A criação de pensões especiais para ex-chefes do Poder Executivo não fere o princípio da moralidade pública, de acordo com o ministro Gilmar Mendes, vice-presidente do Supremo Tribunal Federal. Para ele, a inconstitucionalidade da lei proposta por Zeca do PT, que garantia pensão vitalícia a ex-governadores de Mato Grosso do Sul, está no fato de ter violado o princípio da divisão de poderes.

Segundo o ministro, a Emenda à Constituição do estado foi aprovada pela Assembléia Legislativa sem a participação do Poder Executivo. Por isso, é inconstitucional. Mas Gilmar Mendes defendeu que, obedecidos os trâmites regulares, a criação de pensões para ex-chefes do Poder Executivo nada tem de irregular. “Muito refleti sobre o tema e, hoje, estou convencido de que nosso sistema constitucional permite a criação de pensões especiais como esta de que estamos tratando.”

Em seu voto, o ministro discorda da interpretação da ministra Cármen Lúcia, relatora, de que a norma fere o princípio da moralidade e da impessoalidade. “O princípio da moralidade não pode servir, isoladamente, de parâmetro de controle em abstrato da constitucionalidade dos atos normativos emanados do legislador democrático”, diz Gilmar Mendes.

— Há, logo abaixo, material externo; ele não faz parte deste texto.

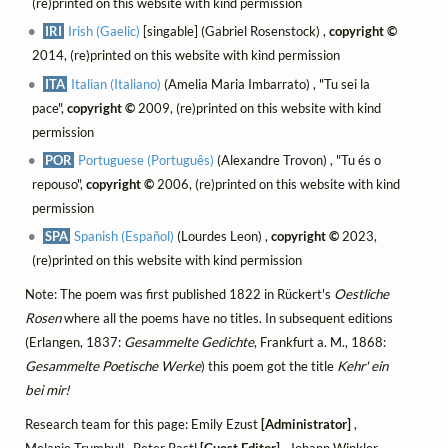
(re)printed on this website with kind permission
IRI
Irish (Gaelic)
[singable] (Gabriel Rosenstock) ,
copyright ©
2014, (re)printed on this website with kind permission
ITA
Italian (Italiano)
(Amelia Maria Imbarrato) , "Tu sei la
pace",
copyright ©
2009, (re)printed on this website with kind
permission
POR
Portuguese (Português)
(Alexandre Trovon) , "Tu és o
repouso",
copyright ©
2006, (re)printed on this website with kind
permission
SPA
Spanish (Español)
(Lourdes Leon) ,
copyright ©
2023,
(re)printed on this website with kind permission
Note: The poem was first published 1822 in Rückert's
Oestliche
Rosen
where all the poems have no titles. In subsequent editions
(Erlangen, 1837:
Gesammelte Gedichte
, Frankfurt a. M., 1868:
Gesammelte Poetische Werke
) this poem got the title
Kehr' ein
bei mir!
Research team for this page: Emily Ezust
[Administrator]
,
Melanie Trumbull , Peter Rastl
[Guest Editor]
, Johann Winkler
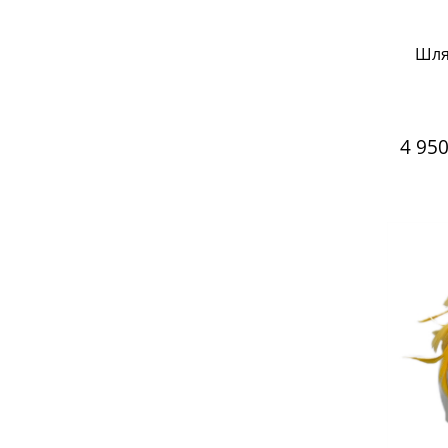
Шля
4 95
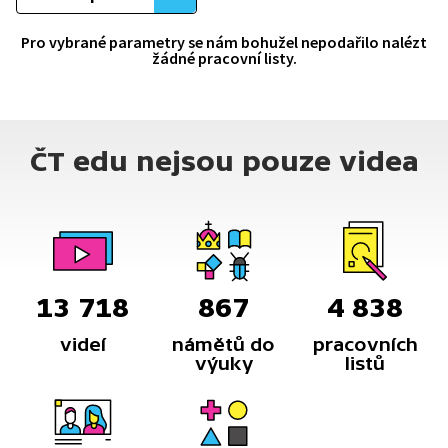
Pro vybrané parametry se nám bohužel nepodařilo nalézt
žádné pracovní listy.
ČT edu nejsou pouze videa
13 718
867
4 838
videí
námětů do
pracovních
výuky
listů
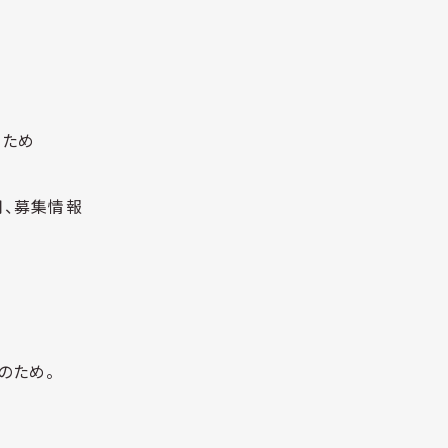
のため
用、募集情報
のため。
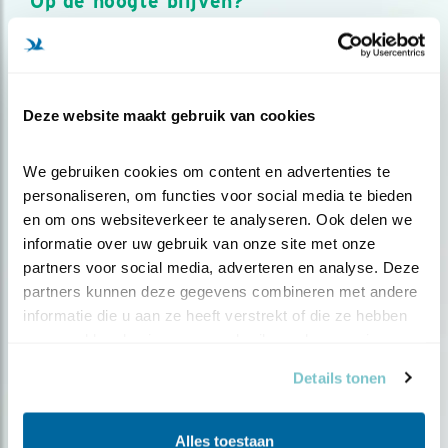
Op de hoogte blijven?
Meld je aan en ontvang nieuws, inspiratie, acties en tips
over vogels en activiteiten van Vogelbescherming.
AANMELDEN VOGELNIEUWS
Deze website maakt gebruik van cookies
Volg ons via social media
We gebruiken cookies om content en advertenties te 
personaliseren, om functies voor social media te bieden 
en om ons websiteverkeer te analyseren. Ook delen we 
informatie over uw gebruik van onze site met onze 
partners voor social media, adverteren en analyse. Deze 
partners kunnen deze gegevens combineren met andere 
informatie die u aan ze heeft verstrekt of die ze hebben 
verzameld op basis van uw gebruik van hun services.
Details tonen
Alles toestaan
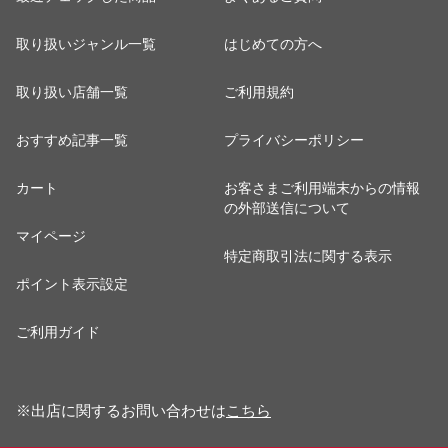
取り扱いジャンル一覧
はじめての方へ
取り扱い店舗一覧
ご利用規約
おすすめ記事一覧
プライバシーポリシー
カート
お客さまご利用端末からの情報
の外部送信について
マイページ
特定商取引法に関する表示
ポイント表示設定
ご利用ガイド
※出店に関するお問い合わせは
こちら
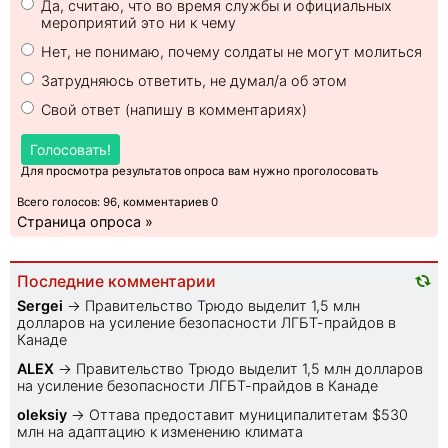
Да, считаю, что во время службы и официальных
мероприятий это ни к чему
Нет, не понимаю, почему солдаты не могут молиться
Затрудняюсь ответить, не думал/а об этом
Свой ответ (напишу в комментариях)
Голосовать!
Для просмотра результатов опроса вам нужно проголосовать
Всего голосов: 96, комментариев 0
Страница опроса »
Последние комментарии
Sеrgei
→
Правительство Трюдо выделит 1,5 млн
долларов на усиление безопасности ЛГБТ-прайдов в
Канаде
ALEX
→
Правительство Трюдо выделит 1,5 млн долларов
на усиление безопасности ЛГБТ-прайдов в Канаде
oleksiy
→
Оттава предоставит муниципалитетам $530
млн на адаптацию к изменению климата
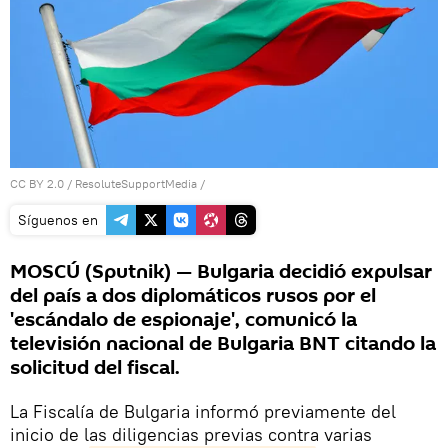
CC BY 2.0
/
ResoluteSupportMedia
/
Síguenos en
MOSCÚ (Sputnik) — Bulgaria decidió expulsar
del país a dos diplomáticos rusos por el
'escándalo de espionaje', comunicó la
televisión nacional de Bulgaria BNT citando la
solicitud del fiscal.
La Fiscalía de Bulgaria informó previamente del
inicio de las diligencias previas contra varias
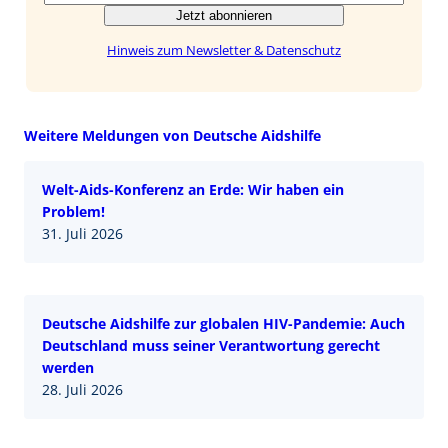
Jetzt abonnieren
Hinweis zum Newsletter & Datenschutz
Weitere Meldungen von Deutsche Aidshilfe
Welt-Aids-Konferenz an Erde: Wir haben ein
Problem!
31. Juli 2026
Deutsche Aidshilfe zur globalen HIV-Pandemie: Auch
Deutschland muss seiner Verantwortung gerecht
werden
28. Juli 2026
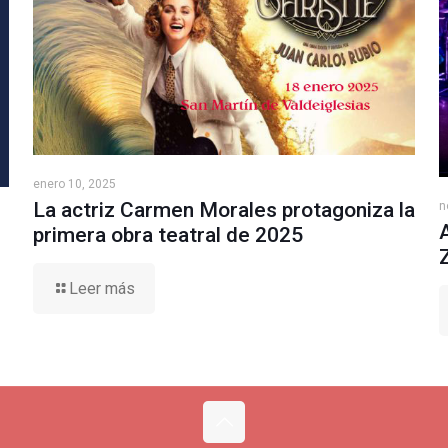
enero 10, 2025
La actriz Carmen Morales protagoniza la
n
primera obra teatral de 2025
Leer más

O ministro também diverge do argumento de que houve desrespeito ao princípio da igualdade. Para Cármen Lúcia, a pensão pretendida “desiguala não apenas os cidadãos que se submetem ao regime geral da previdência como também os que provêm cargos públicos de provimento transitório por eleição ou comissionamento”.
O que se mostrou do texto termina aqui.